In the figure above, each pair of bars corresponds to a platform, and each bar in the pair specifies a payload. The platforms are labeled with platform IDs. If a bar falls in the negative direction (power remaining < 0 on the y-axis), this indicates that the platform was able to collect data, but did not have enough battery power to return to its starting location; if a bar is absent, this means that there was not enough battery power to even complete data collection. We observe that the first platform is the most power efficient, with over half of the power remaining at the end of the mission. We also see that in most cases, it is more power efficient to use the heavier payload, because it reduces the required hover time. However, there is an exception: for platform 12095, the mission is successfully completed with the lighter payload, with just a little power left, whereas with the heavier payload, the platform runs out of power before completing the mission. We illustrate this latter scenario in the figure below; note that the data collection site is denoted by a large dot near the bottom right, while red is used to mark the portion of the path that was not flown, due to a depleted battery.

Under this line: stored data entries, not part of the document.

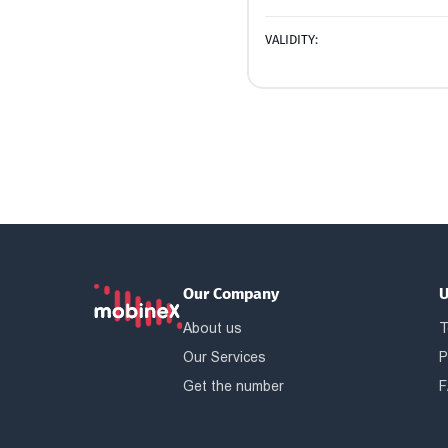
VALIDITY:
Our Company
U
About us
T
Our Services
P
Get the number
F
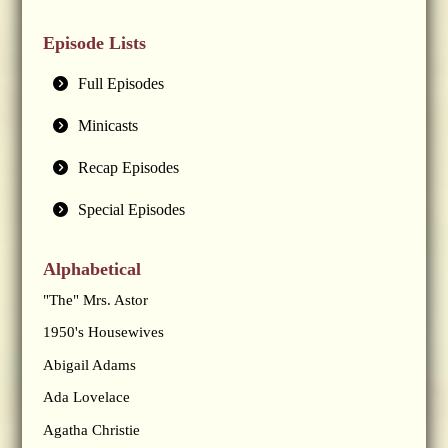
Episode Lists
Full Episodes
Minicasts
Recap Episodes
Special Episodes
Alphabetical
"The" Mrs. Astor
1950's Housewives
Abigail Adams
Ada Lovelace
Agatha Christie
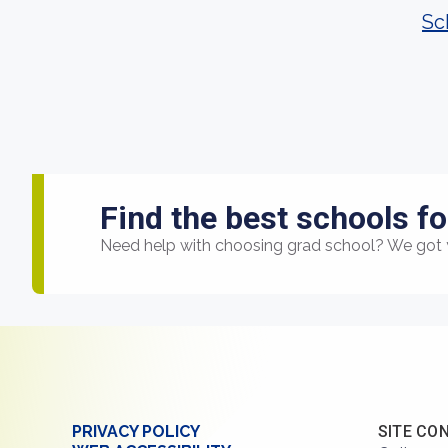
Sc
Find the best schools fo
Need help with choosing grad school? We got 
PRIVACY POLICY
SITE CO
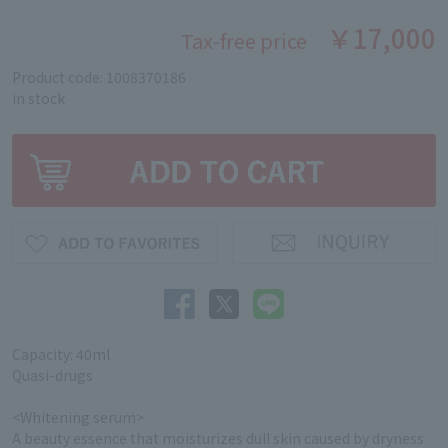
￥17,000
Tax-free price
Product code: 1008370186
in stock
Capacity: 40ml
Quasi-drugs
<Whitening serum>
A beauty essence that moisturizes dull skin caused by dryness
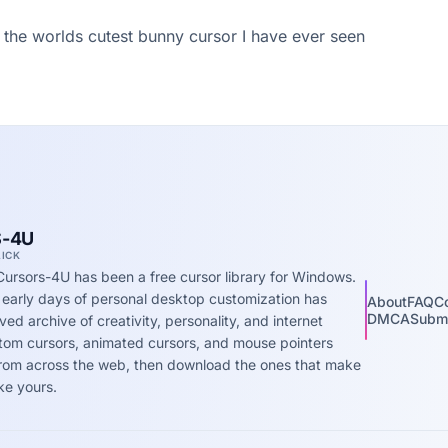
 the worlds cutest bunny cursor I have ever seen
-4U
LICK
Cursors-4U has been a free cursor library for Windows.
 early days of personal desktop customization has
About
FAQ
C
DMCA
Submi
ed archive of creativity, personality, and internet
stom cursors, animated cursors, and mouse pointers
 from across the web, then download the ones that make
ke yours.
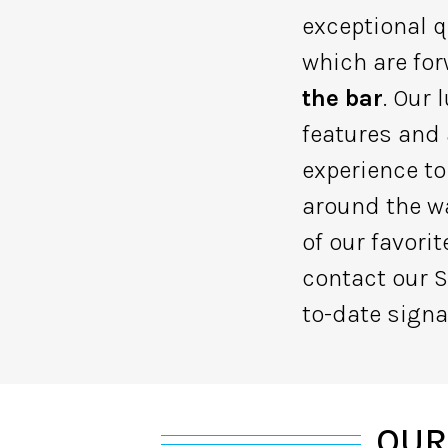
exceptional q
which are for
the bar
. Our
features and
experience to
around the wa
of our favori
contact our S
to-date signa
OUR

An example of an incomplete flight path, resulting from a depleted battery.

Future Vision

As one would expect with an initial, proof-of-concept prototype, there are currently a number of limitations. First, due to our relatively restricted scope of training data, some of the neural networks have limited prediction accuracy, and are unlikely to generalize outside of the dataset on which they were trained. The high-speed, low-fidelity simulator is also limited to two-dimensional simulations.  This enables fast computation and comparison across platforms and payloads, but does not take into account all environmental factors that could affect system performance. Furthermore, this simulator relies on standard equations of flight for a fixed-wing aircraft, which would need to be generalized to fit unique aerial aircraft designs. Addressing these issues is a task for future research. In particular we envision a system where neural networks are trained on a much larger and broader set of data that includes not only platform design features, but also payload and flight path characteristics.

Furthermore, we have completed recent work (on another program) developing an approach to leverage physics-based models to design the architecture and verify dynamics of neural network models; we hypothesize that leveraging these techniques will both increase accuracy and reliability, while removing the need for a secondary simulator. While our initial use case has been on assisting remote pilots in effectively and rapidly making decisions for time-sensitive missions, we believe that this approach for surrogate modeling can provide value across a wide range of applications where we need to balance high speed with high fidelity, including rapid prototype evaluation for complex design and engineering workflows (from building aircraft to power plants to microchips), critical mission planning in dynamic environments, and even predicting disease and wildfire spread.